Information supplied below:

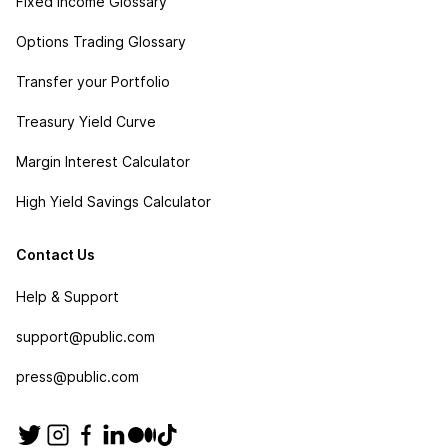
Fixed Income Glossary
Options Trading Glossary
Transfer your Portfolio
Treasury Yield Curve
Margin Interest Calculator
High Yield Savings Calculator
Contact Us
Help & Support
support@public.com
press@public.com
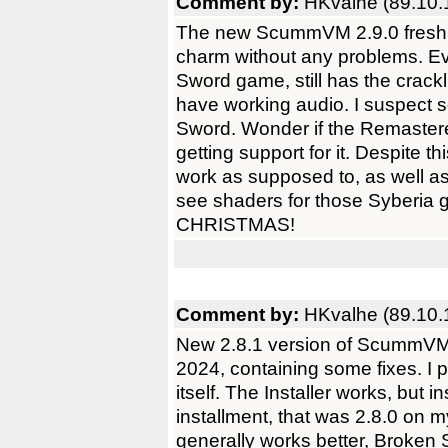
Comment by:
HKvalhe (89.10.
The new ScummVM 2.9.0 fresh i
charm without any problems. Eve
Sword game, still has the crackl
have working audio. I suspect 
Sword. Wonder if the Remastere
getting support for it. Despite 
work as supposed to, as well as
see shaders for those Syberia 
CHRISTMAS!
Comment by:
HKvalhe (89.10.
New 2.8.1 version of ScummVM
2024, containing some fixes. I
itself. The Installer works, but 
installment, that was 2.8.0 on 
generally works better, Broken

End of Information supplied.

Problem to work on: A verbatim transcription is needed of the lines above, starting at the line with "Sword game, still has the crackl" and ending at the line with "New 2.8.1 version of ScummVM", both included, and of nothing else.

Answer for this exercise:
Sword game, still has the crackl
have working audio. I suspect 
Sword. Wonder if the Remastere
getting support for it. Despite 
work as supposed to, as well as
see shaders for those Syberia 
CHRISTMAS!
Comment by:
HKvalhe (89.10.
New 2.8.1 version of ScummVM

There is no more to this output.